Repeat exactly each line of the material, starting from the line that contains "Quotidiano verrà riconfermato il coordinatore" and finishing with the final line.

- Opening Delimiter -

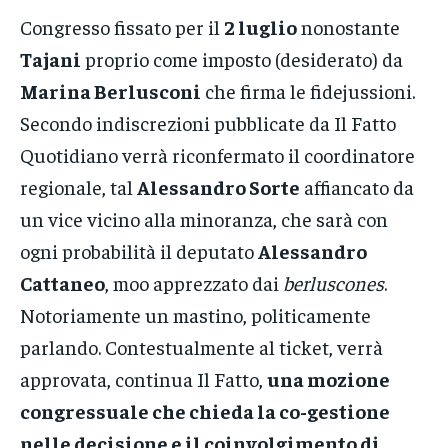
Congresso fissato per il
2 luglio
nonostante
Tajani
proprio come imposto (desiderato) da
Marina Berlusconi
che firma le fidejussioni.
Secondo indiscrezioni pubblicate da Il Fatto
Quotidiano verrà riconfermato il coordinatore
regionale, tal
Alessandro Sorte
affiancato da
un vice vicino alla minoranza, che sarà con
ogni probabilità il deputato
Alessandro
Cattaneo
, moo apprezzato dai
berluscones
.
Notoriamente un mastino, politicamente
parlando. Contestualmente al ticket, verrà
approvata, continua Il Fatto,
una mozione
congressuale che chieda la co-gestione
nelle decisione e il coinvolgimento di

- Closing Delimiter -

- **FINAL ANSWER**:
Quotidiano verrà riconfermato il coordinatore
regionale, tal
Alessandro Sorte
affiancato da
un vice vicino alla minoranza, che sarà con
ogni probabilità il deputato
Alessandro
Cattaneo
, moo apprezzato dai
berluscones
.
Notoriamente un mastino, politicamente
parlando. Contestualmente al ticket, verrà
approvata, continua Il Fatto,
una mozione
congressuale che chieda la co-gestione
nelle decisione e il coinvolgimento di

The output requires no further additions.